On Jan. 16, it was announced that filmmaker David Lynch passed away at the age of 78.
The first David Lynch movie I watched was “Mulholland Drive” in the winter of 2022. I watched it with my friends on a small TV in their basement even though we were aware Lynch preferred viewers to experience the immersion of a movie theater.
I was confident I would like Lynch’s films because I’m a sucker for any art that defies conventional standards; I knew that challenging traditional film was quintessential to Lynch’s legacy, but “Mulholland Drive” exceeded nearly every expectation I had.
The movie put me in a dream-like state I had never experienced before. The images flashing across the screen were oddly thrown together and loosely tied with a nearly indistinguishable plot. Although many may find a movie with such abstract structures infuriating, the enchantment I experienced is a feeling I’ve been chasing ever since.

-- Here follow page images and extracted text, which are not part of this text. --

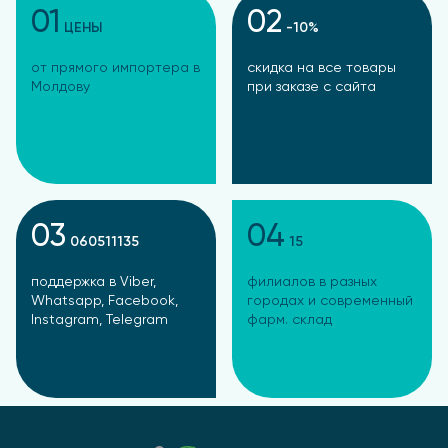
01
02
ЦЕНЫ
-10%
от прямого импортера в
скидка на все товары
Молдову
при заказе с сайта
03
04
060511135
15
поддержка в Viber,
филиалов в разных
Whatsapp, Facebook,
городах и современный
Instagram, Telegram
фарм. склад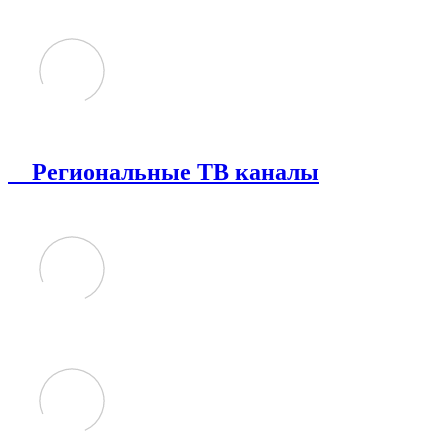
Региональные ТВ каналы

It snowed in Philadelphia the day that Lynch died. He used this city as a muse for many years of his early career, enamored with its uneasy aura and ugliness. When I heard the news of his passing, I looked outside and the slight flurries that began in the early morning became a consistent barrage of flakes dancing through the air and covering the ground of Liacouras Walk.
At that moment, I imagined the snow was more than a winter storm brought on by the bitter cold of January. Instead, it was the spirit of Lynch returning to the city that brought him such innovative visions early on in his career.
Despite the weather, I went outside and sat on a bench near Mazur Hall, letting the snow coat the wool sleeves of my jacket as I pondered his loss.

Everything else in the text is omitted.